What the exercise asks: Set down each entry exactly as given; pictures should not appear in the copy.

(Records from a dataset)
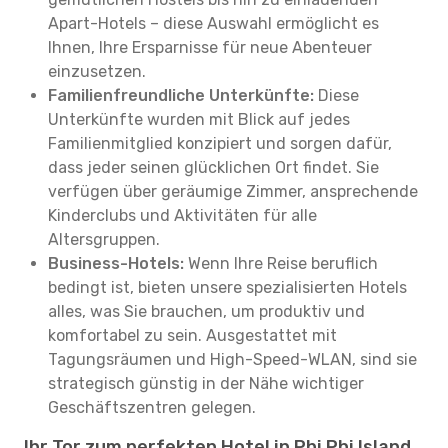
Apart-Hotels – diese Auswahl ermöglicht es
Ihnen, Ihre Ersparnisse für neue Abenteuer
einzusetzen.
Familienfreundliche Unterkünfte:
Diese
Unterkünfte wurden mit Blick auf jedes
Familienmitglied konzipiert und sorgen dafür,
dass jeder seinen glücklichen Ort findet. Sie
verfügen über geräumige Zimmer, ansprechende
Kinderclubs und Aktivitäten für alle
Altersgruppen.
Business-Hotels:
Wenn Ihre Reise beruflich
bedingt ist, bieten unsere spezialisierten Hotels
alles, was Sie brauchen, um produktiv und
komfortabel zu sein. Ausgestattet mit
Tagungsräumen und High-Speed-WLAN, sind sie
strategisch günstig in der Nähe wichtiger
Geschäftszentren gelegen.
Ihr Tor zum perfekten Hotel in Phi Phi Island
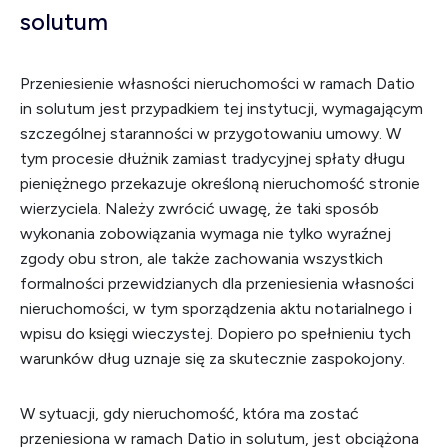
solutum
Przeniesienie własności nieruchomości w ramach Datio
in solutum jest przypadkiem tej instytucji, wymagającym
szczególnej staranności w przygotowaniu umowy. W
tym procesie dłużnik zamiast tradycyjnej spłaty długu
pieniężnego przekazuje określoną nieruchomość stronie
wierzyciela. Należy zwrócić uwagę, że taki sposób
wykonania zobowiązania wymaga nie tylko wyraźnej
zgody obu stron, ale także zachowania wszystkich
formalności przewidzianych dla przeniesienia własności
nieruchomości, w tym sporządzenia aktu notarialnego i
wpisu do księgi wieczystej. Dopiero po spełnieniu tych
warunków dług uznaje się za skutecznie zaspokojony.
W sytuacji, gdy nieruchomość, która ma zostać
przeniesiona w ramach Datio in solutum, jest obciążona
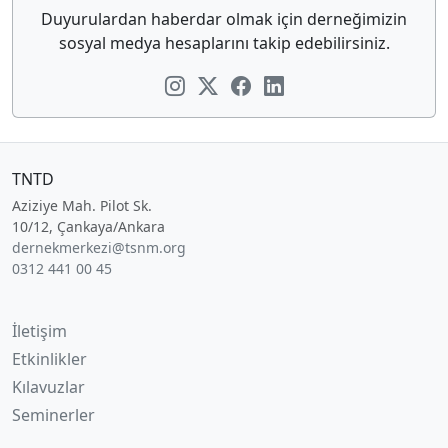
Duyurulardan haberdar olmak için derneğimizin
sosyal medya hesaplarını takip edebilirsiniz.
TNTD
Aziziye Mah. Pilot Sk.
10/12, Çankaya/Ankara
dernekmerkezi@tsnm.org
0312 441 00 45
İletişim
Etkinlikler
Kılavuzlar
Seminerler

Task output:
Apart-Hotels – diese Auswahl ermöglicht es
Ihnen, Ihre Ersparnisse für neue Abenteuer
einzusetzen.
Familienfreundliche Unterkünfte:
Diese
Unterkünfte wurden mit Blick auf jedes
Familienmitglied konzipiert und sorgen dafür,
dass jeder seinen glücklichen Ort findet. Sie
verfügen über geräumige Zimmer, ansprechende
Kinderclubs und Aktivitäten für alle
Altersgruppen.
Business-Hotels:
Wenn Ihre Reise beruflich
bedingt ist, bieten unsere spezialisierten Hotels
alles, was Sie brauchen, um produktiv und
komfortabel zu sein. Ausgestattet mit
Tagungsräumen und High-Speed-WLAN, sind sie
strategisch günstig in der Nähe wichtiger
Geschäftszentren gelegen.
Ihr Tor zum perfekten Hotel in Phi Phi Island
solutum
Przeniesienie własności nieruchomości w ramach Datio
in solutum jest przypadkiem tej instytucji, wymagającym
szczególnej staranności w przygotowaniu umowy. W
tym procesie dłużnik zamiast tradycyjnej spłaty długu
pieniężnego przekazuje określoną nieruchomość stronie
wierzyciela. Należy zwrócić uwagę, że taki sposób
wykonania zobowiązania wymaga nie tylko wyraźnej
zgody obu stron, ale także zachowania wszystkich
formalności przewidzianych dla przeniesienia własności
nieruchomości, w tym sporządzenia aktu notarialnego i
wpisu do księgi wieczystej. Dopiero po spełnieniu tych
warunków dług uznaje się za skutecznie zaspokojony.
W sytuacji, gdy nieruchomość, która ma zostać
przeniesiona w ramach Datio in solutum, jest obciążona
Duyurulardan haberdar olmak için derneğimizin
sosyal medya hesaplarını takip edebilirsiniz.
TNTD
Aziziye Mah. Pilot Sk.
10/12, Çankaya/Ankara
dernekmerkezi@tsnm.org
0312 441 00 45
İletişim
Etkinlikler
Kılavuzlar
Seminerler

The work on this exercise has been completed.